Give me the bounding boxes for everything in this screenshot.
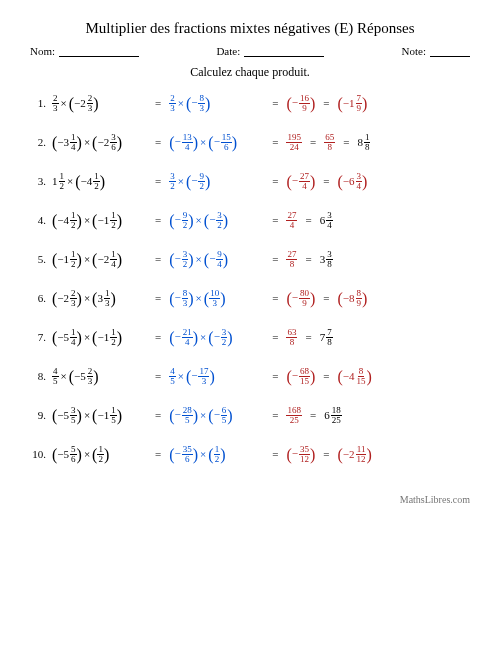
problem-row: 9.−535×−115=285×65=16825=61825: [30, 406, 470, 425]
problem-row: 4.−412×−112=92×32=274=634: [30, 211, 470, 230]
problem-number: 1.: [30, 98, 46, 109]
problem-number: 4.: [30, 215, 46, 226]
problem-number: 10.: [30, 449, 46, 460]
problem-number: 7.: [30, 332, 46, 343]
problem-row: 5.−112×−214=32×94=278=338: [30, 250, 470, 269]
problem-row: 2.−314×−236=134×156=19524=658=818: [30, 133, 470, 152]
problem-row: 8.45×−523=45×173=6815=−4815: [30, 367, 470, 386]
problem-row: 3.112×−412=32×92=274=−634: [30, 172, 470, 191]
problem-number: 2.: [30, 137, 46, 148]
note-field: Note:: [402, 45, 470, 57]
instruction: Calculez chaque produit.: [30, 65, 470, 80]
problem-number: 8.: [30, 371, 46, 382]
date-line: [244, 56, 324, 57]
problem-row: 7.−514×−112=214×32=638=778: [30, 328, 470, 347]
problem-number: 6.: [30, 293, 46, 304]
date-field: Date:: [216, 45, 324, 57]
date-label: Date:: [216, 45, 240, 57]
problem-row: 1.23×−223=23×83=169=−179: [30, 94, 470, 113]
problem-row: 10.−556×12=356×12=3512=−21112: [30, 445, 470, 464]
note-line: [430, 56, 470, 57]
header-fields: Nom: Date: Note:: [30, 45, 470, 57]
name-field: Nom:: [30, 45, 139, 57]
problem-row: 6.−223×313=83×103=809=−889: [30, 289, 470, 308]
name-line: [59, 56, 139, 57]
problem-number: 3.: [30, 176, 46, 187]
problem-list: 1.23×−223=23×83=169=−1792.−314×−236=134×…: [30, 94, 470, 464]
problem-number: 5.: [30, 254, 46, 265]
problem-number: 9.: [30, 410, 46, 421]
name-label: Nom:: [30, 45, 55, 57]
note-label: Note:: [402, 45, 426, 57]
footer: MathsLibres.com: [30, 494, 470, 505]
page-title: Multiplier des fractions mixtes négative…: [30, 20, 470, 37]
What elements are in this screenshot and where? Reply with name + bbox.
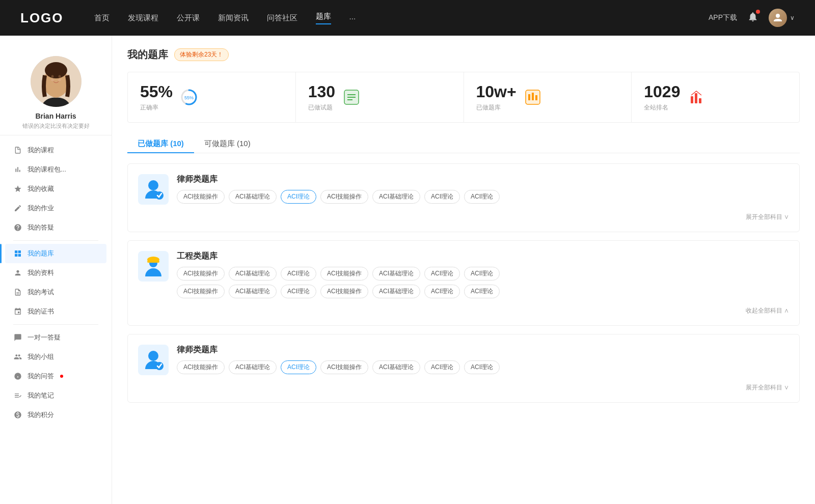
tag-1-2[interactable]: ACI理论: [281, 190, 316, 204]
expand-link-2[interactable]: 收起全部科目 ∧: [138, 306, 789, 315]
sidebar-label-exam: 我的考试: [28, 288, 54, 297]
chart-icon: [13, 165, 22, 174]
svg-rect-25: [699, 98, 701, 103]
nav-home[interactable]: 首页: [94, 13, 110, 23]
tag-2b-4[interactable]: ACI基础理论: [372, 285, 420, 298]
expand-link-3[interactable]: 展开全部科目 ∨: [138, 383, 789, 392]
chat-icon: [13, 333, 22, 342]
page-header: 我的题库 体验剩余23天！: [127, 48, 800, 62]
sidebar-item-answer[interactable]: 我的答疑: [5, 218, 106, 237]
svg-rect-24: [695, 93, 697, 103]
tag-2b-2[interactable]: ACI理论: [281, 285, 316, 298]
rank-icon: [687, 88, 705, 106]
sidebar-label-profile: 我的资料: [28, 268, 54, 277]
tag-2b-6[interactable]: ACI理论: [464, 285, 500, 298]
tag-1-0[interactable]: ACI技能操作: [177, 190, 225, 204]
sidebar-item-tutor[interactable]: 一对一答疑: [5, 328, 106, 347]
file-icon: [13, 146, 22, 155]
sidebar-divider-2: [13, 324, 98, 325]
tag-2b-0[interactable]: ACI技能操作: [177, 285, 225, 298]
tag-1-6[interactable]: ACI理论: [464, 190, 500, 204]
user-avatar-menu[interactable]: ∨: [769, 9, 795, 27]
sidebar-item-group[interactable]: 我的小组: [5, 347, 106, 367]
stat-done-banks: 10w+ 已做题库: [464, 72, 632, 122]
chevron-down-icon: ∨: [790, 14, 795, 21]
tag-2-1[interactable]: ACI基础理论: [229, 267, 277, 281]
sidebar-menu: 我的课程 我的课程包... 我的收藏 我的作业: [0, 141, 112, 425]
tag-1-1[interactable]: ACI基础理论: [229, 190, 277, 204]
nav-open-course[interactable]: 公开课: [177, 13, 200, 23]
tags-row-1: ACI技能操作 ACI基础理论 ACI理论 ACI技能操作 ACI基础理论 AC…: [177, 190, 789, 204]
tag-3-6[interactable]: ACI理论: [464, 360, 500, 374]
tag-2-5[interactable]: ACI理论: [424, 267, 460, 281]
tag-3-3[interactable]: ACI技能操作: [320, 360, 368, 374]
expand-link-1[interactable]: 展开全部科目 ∨: [138, 213, 789, 221]
qbank-title-3: 律师类题库: [177, 345, 789, 355]
tag-2-3[interactable]: ACI技能操作: [320, 267, 368, 281]
nav-question-bank[interactable]: 题库: [316, 12, 331, 24]
sidebar-item-points[interactable]: 我的积分: [5, 405, 106, 425]
question-icon: [13, 223, 22, 232]
tag-3-2[interactable]: ACI理论: [281, 360, 316, 374]
tag-2-4[interactable]: ACI基础理论: [372, 267, 420, 281]
sidebar-item-exam[interactable]: 我的考试: [5, 283, 106, 302]
tag-2b-1[interactable]: ACI基础理论: [229, 285, 277, 298]
qbank-info-3: 律师类题库 ACI技能操作 ACI基础理论 ACI理论 ACI技能操作 ACI基…: [177, 345, 789, 374]
stat-accuracy-value: 55%: [140, 82, 173, 101]
stat-rank: 1029 全站排名: [632, 72, 799, 122]
qbank-header-3: 律师类题库 ACI技能操作 ACI基础理论 ACI理论 ACI技能操作 ACI基…: [138, 345, 789, 375]
tag-1-4[interactable]: ACI基础理论: [372, 190, 420, 204]
stat-accuracy-info: 55% 正确率: [140, 82, 173, 112]
tag-2b-3[interactable]: ACI技能操作: [320, 285, 368, 298]
avatar: [31, 56, 82, 107]
tag-2-0[interactable]: ACI技能操作: [177, 267, 225, 281]
coin-icon: [13, 410, 22, 419]
tag-3-1[interactable]: ACI基础理论: [229, 360, 277, 374]
myqa-notification-dot: [60, 375, 63, 378]
sidebar-item-course-pack[interactable]: 我的课程包...: [5, 160, 106, 179]
tab-done-banks[interactable]: 已做题库 (10): [127, 135, 194, 153]
stat-accuracy: 55% 正确率 55%: [128, 72, 296, 122]
person-icon: [13, 268, 22, 277]
tag-3-0[interactable]: ACI技能操作: [177, 360, 225, 374]
main-content: 我的题库 体验剩余23天！ 55% 正确率 55%: [112, 36, 815, 504]
svg-rect-30: [147, 261, 159, 263]
app-download-link[interactable]: APP下载: [709, 13, 737, 22]
sidebar-item-homework[interactable]: 我的作业: [5, 199, 106, 218]
list-icon: [342, 88, 361, 106]
tag-2b-5[interactable]: ACI理论: [424, 285, 460, 298]
sidebar-item-cert[interactable]: 我的证书: [5, 302, 106, 321]
tag-1-3[interactable]: ACI技能操作: [320, 190, 368, 204]
tag-2-2[interactable]: ACI理论: [281, 267, 316, 281]
sidebar-item-myqa[interactable]: 我的问答: [5, 367, 106, 386]
logo: LOGO: [20, 10, 64, 26]
tag-3-5[interactable]: ACI理论: [424, 360, 460, 374]
nav-discover[interactable]: 发现课程: [128, 13, 158, 23]
profile-name: Brian Harris: [35, 112, 76, 120]
qbank-info-1: 律师类题库 ACI技能操作 ACI基础理论 ACI理论 ACI技能操作 ACI基…: [177, 174, 789, 204]
tab-available-banks[interactable]: 可做题库 (10): [194, 135, 261, 153]
nav-news[interactable]: 新闻资讯: [218, 13, 249, 23]
sidebar-label-tutor: 一对一答疑: [28, 333, 61, 342]
sidebar-item-favorites[interactable]: 我的收藏: [5, 179, 106, 199]
sidebar-label-qbank: 我的题库: [28, 249, 54, 258]
tag-1-5[interactable]: ACI理论: [424, 190, 460, 204]
qbank-title-1: 律师类题库: [177, 174, 789, 185]
svg-rect-22: [535, 95, 537, 100]
svg-text:55%: 55%: [184, 95, 194, 100]
header-right: APP下载 ∨: [709, 9, 795, 27]
tag-3-4[interactable]: ACI基础理论: [372, 360, 420, 374]
nav-more[interactable]: ···: [349, 14, 356, 22]
sidebar-item-qbank[interactable]: 我的题库: [5, 244, 106, 263]
sidebar-item-notes[interactable]: 我的笔记: [5, 386, 106, 405]
sidebar-label-homework: 我的作业: [28, 204, 54, 213]
notification-bell[interactable]: [747, 11, 758, 24]
nav-qa[interactable]: 问答社区: [267, 13, 297, 23]
sidebar-item-profile[interactable]: 我的资料: [5, 263, 106, 283]
tag-2-6[interactable]: ACI理论: [464, 267, 500, 281]
profile-section: Brian Harris 错误的决定比没有决定要好: [0, 46, 112, 135]
sidebar-item-course[interactable]: 我的课程: [5, 141, 106, 160]
grid-icon: [13, 249, 22, 258]
stat-done-value: 130: [308, 82, 335, 101]
tabs: 已做题库 (10) 可做题库 (10): [127, 135, 800, 153]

> How to complete this task:
All lines of the entries containing the string "number" must be shown in full.

> Response area:
problem-number: 1.: [30, 98, 46, 109]
problem-number: 4.: [30, 215, 46, 226]
problem-number: 10.: [30, 449, 46, 460]
problem-number: 7.: [30, 332, 46, 343]
problem-number: 2.: [30, 137, 46, 148]
problem-number: 8.: [30, 371, 46, 382]
problem-number: 6.: [30, 293, 46, 304]
problem-number: 3.: [30, 176, 46, 187]
problem-number: 5.: [30, 254, 46, 265]
problem-number: 9.: [30, 410, 46, 421]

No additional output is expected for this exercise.